Austrian troops made up the biggest contingent in the 1,000-strong UN Disengagement Observer Force (UNDOF).
By Reuters & Israel Hayom Staff
Austria has begun withdrawing peacekeepers from the Golan Heights, winding down a four-decade mission due to spillover fighting from the Syrian civil war, the Austrian Defense Ministry said.
Austrian U.N. peacekeepers withdrawing from Syria carry their belongings as they cross border between Israel and Syria at Quneitra on Wednesday – Photo: AP
A Reuters journalist stationed in the Golan Heights said Austrian troops had already moved from the Quneitra crossing point to a United Nations base inside the Israeli-held part of the heights on Tuesday.
“The first 60 to 80 soldiers will land in Vienna tomorrow afternoon, so you can already see the withdrawal on site,” Defense Ministry spokesman Andreas Strobl told Reuters in Vienna.
The Austrians have patrolled the buffer zone between Israel and Syria as part of the United Nations Disengagement Observer Force since it was set up in 1974.

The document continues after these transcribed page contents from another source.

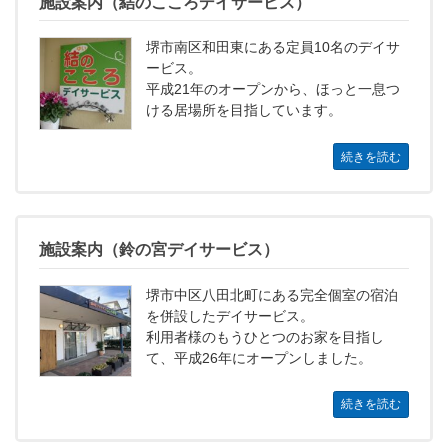
施設案内（結のこころデイサービス）
堺市南区和田東にある定員10名のデイサ
ービス。
平成21年のオープンから、ほっと一息つ
ける居場所を目指しています。
続きを読む
施設案内（鈴の宮デイサービス）
堺市中区八田北町にある完全個室の宿泊
を併設したデイサービス。
利用者様のもうひとつのお家を目指し
て、平成26年にオープンしました。
続きを読む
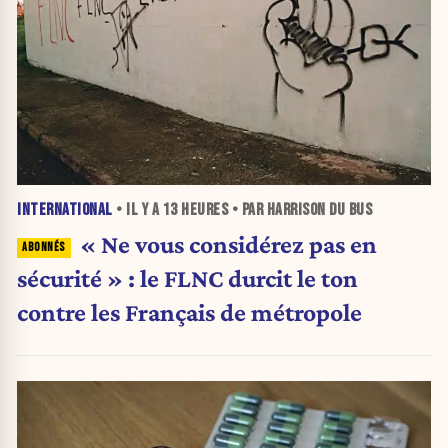
INTERNATIONAL
• IL Y A
13 HEURES
• PAR HARRISON DU BUS
« Ne vous considérez pas en
sécurité » : le FLNC durcit le ton
contre les Français de métropole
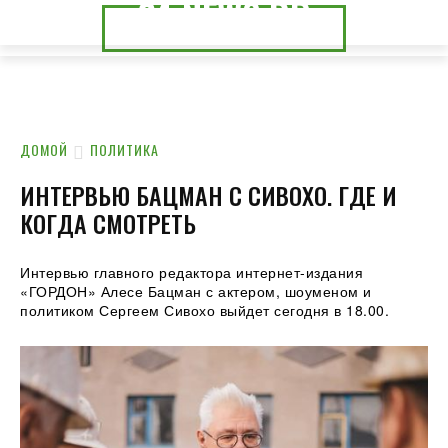
24.NEWS.DP
24.NEWS.CK
ДОМОЙ
ПОЛИТИКА
ИНТЕРВЬЮ БАЦМАН С СИВОХО. ГДЕ И
КОГДА СМОТРЕТЬ
Интервью главного редактора интернет-издания
«ГОРДОН» Алесе Бацман с актером, шоуменом и
политиком Сергеем Сивохо выйдет сегодня в 18.00.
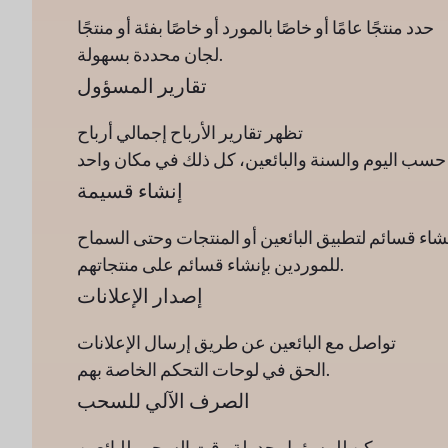
حدد منتجًا عامًا أو خاصًا بالمورد أو خاصًا بفئة أو منتجًا
لجان محددة بسهولة.
تقارير المسؤول
تظهر تقارير الأرباح إجمالي أرباح
إنشاء قسيمة
اء قسائم لتطبيق البائعين أو المنتجات وحتى السماح
للموردين بإنشاء قسائم على منتجاتهم.
إصدار الإعلانات
تواصل مع البائعين عن طريق إرسال الإعلانات
الحق في لوحات التحكم الخاصة بهم.
الصرف الآلي للسحب
يمكن للمسؤول جدولة وقت السحب للبائعين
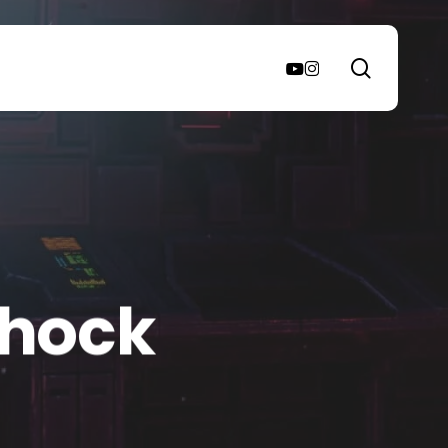
search
youtube
instagram
Shock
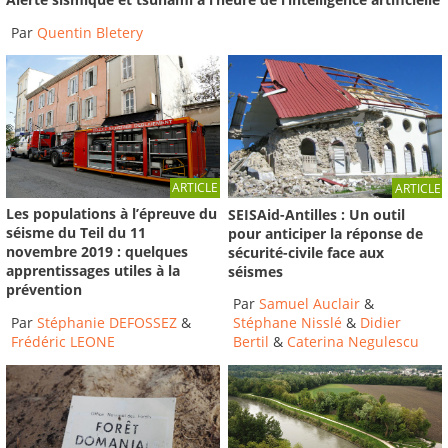
2008
-
Institut des Risques Majeurs
Par
Quentin Bletery
02:10
ARTICLE
ARTICLE
Les populations à l’épreuve du
SEISAid-Antilles : Un outil
séisme du Teil du 11
pour anticiper la réponse de
novembre 2019 : quelques
sécurité-civile face aux
apprentissages utiles à la
séismes
prévention
Par
Samuel Auclair
&
Par
Stéphanie DEFOSSEZ
&
Stéphane Nisslé
&
Didier
Frédéric LEONE
Bertil
&
Caterina Negulescu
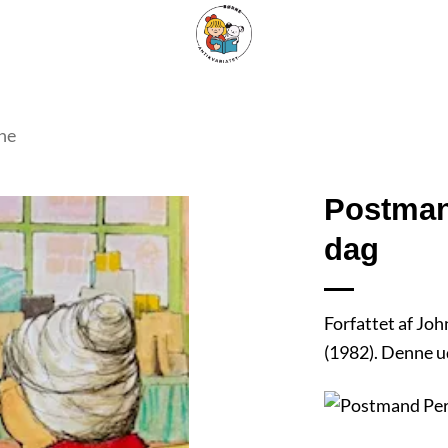
ARISKE BØGER
UPCYCLING
OM ANTIKVARIATET
KONTAKT
ne
Postman
dag
Tilføj
som
favorit
Forfattet af Joh
(1982). Denne u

Austria said last week it would pull out after escalating clashes between Syrian rebels and government forces sent its soldiers running for cover.
Two soldiers were wounded last week after Syrian rebels briefly captured a border post, only to be subsequently driven out by government troops.
Foreign Minister Michael Spindelegger said Austria would negotiate with the U.N. an orderly handover to the next contingent, “if there is one,” but reserved the right to stick to its timetable for a full exit within four weeks.
U.N. spokesman Martin Nesirky told reporters in New York that 67 Austrian troops would leave the Golan Heights on Wednesday as part of a planned troop rotation and would not be replaced by additional Austrian troops.
“The Department of Peacekeeping Operations is in continuing discussions with the government of Austria about the timetable for withdrawing the remaining 310 troops in the observer force to allow for a smooth transition with replacements,” he said.
Nesirky said talks continued with other countries about possible replacements for the Austrian troops. He said about 170 Fijian troops would deploy later this month to replace Croatian troops, who have already withdrawn from UNDOF.
Russia has offered to replace Austria in the Golan Heights, but the United Nations turned down the offer because the agreement with Israel and Syria precludes permanent members of the U.N. Security Council from taking part.
Chancellor Werner Faymann defended neutral Austria’s decision to withdraw from Golan, where its roughly 380 soldiers make up the largest contingent in the 1,000-strong force.
The Quneitra Crossing between Syria and the Israeli Golan Heights – Photo AP
“We never could have and would never have wanted to take on a military mission to mediate or intervene between the opposition rebels and governmental troops,” he told reporters after the government’s weekly cabinet meeting.
“We took over a different mandate, which was appropriate for a neutral country.”
He denied that Austria, which also has peacekeeping troops in hot spots including Lebanon, Kosovo and Bosnia, would suffer in international stature from the move.